A week ago I was unable to start my VM's
The problem was that my 2 ESX server couldn't reach the licence server.
This took me a half hour to find the problem and fix it. In the meantime nobody could reach the VM servers. Is there a option to get an alert message ( email ) when the ESX servers can't reach the licence server?
I didnt see any possiblities to do this,
but all te License Log will be written ti /var/log/vmware/hostd.log
you can grep with a script to the pattern if license dindt found and send and email.
Nautilus
The system is supposed to cache licensing for 2 weeks I believe. That way if the connection to the license server is lost you can still manage the servers and the VMs running on it.
What exactly was the issue? Was the licensing service stopped or was the server offline or firewalled accidentally? We use Solarwinds Orion monitoring and there is an add-on for it that can monitor individual services and applications to verify they are up and running. I imagine other monitoring solutions have similar options.
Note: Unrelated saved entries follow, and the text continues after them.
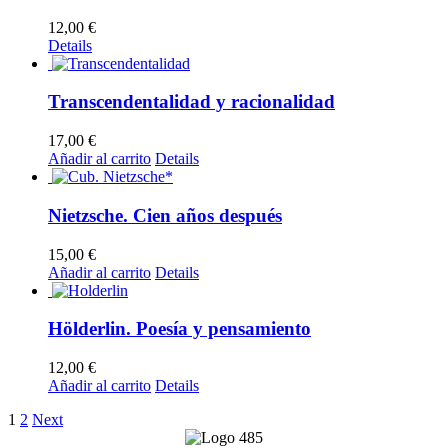
12,00
€
Details
Transcendentalidad y racionalidad
17,00
€
Añadir al carrito
Details
Nietzsche. Cien años después
15,00
€
Añadir al carrito
Details
Hölderlin. Poesía y pensamiento
12,00
€
Añadir al carrito
Details
1
2
Next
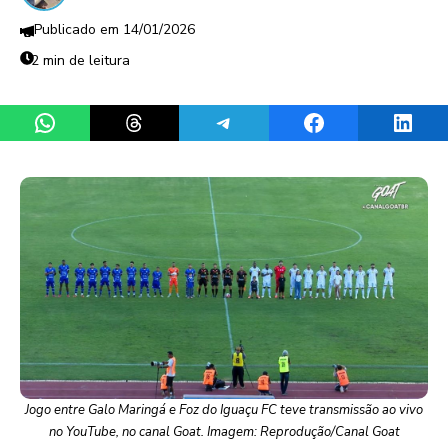
14/01/2026
2 min de leitura
Share on WhatsApp
Share on Threads
Share on Telegram
Share on Facebook
Share 
Jogo entre Galo Maringá e Foz do Iguaçu FC teve transmissão ao vivo
no YouTube, no canal Goat. Imagem: Reprodução/Canal Goat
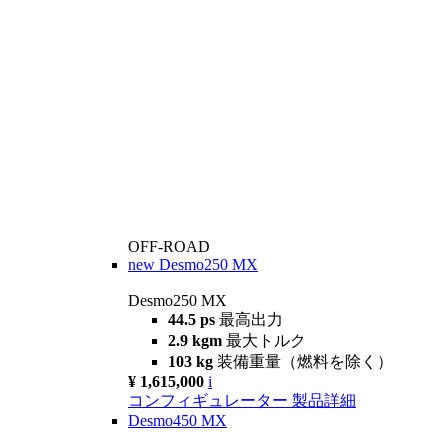
OFF-ROAD
new
Desmo250 MX
Desmo250 MX
44.5 ps
最高出力
2.9 kgm
最大トルク
103 kg
装備重量（燃料を除く）
¥ 1,615,000
i
コンフィギュレーター
製品詳細
Desmo450 MX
Th license server was working, only we use a non standard port number for the license check. This port was closed bij VMWare with one of the updates. So the ESX server was running fine for 2 weeks. After that period the problems started and we found out of the closed port. To be sure that in the future nothing similar will happen, we need to monitor this.
Ah and ouch ...
The only real suggestion I would have at this point would be to check each host with the VC Client, under Configuration -> Security Profile[/b] (probably in conjunction with some editing on the ESX server to show the appropriate port there) after upgrades to verify that port is still open. Though, I would think if you have it explicitly open there it wouldn't overwrite those changes.
The other option would be as mentioned above. Get a cron job set up to grep the file for problems and fire off an e-mail if it happens.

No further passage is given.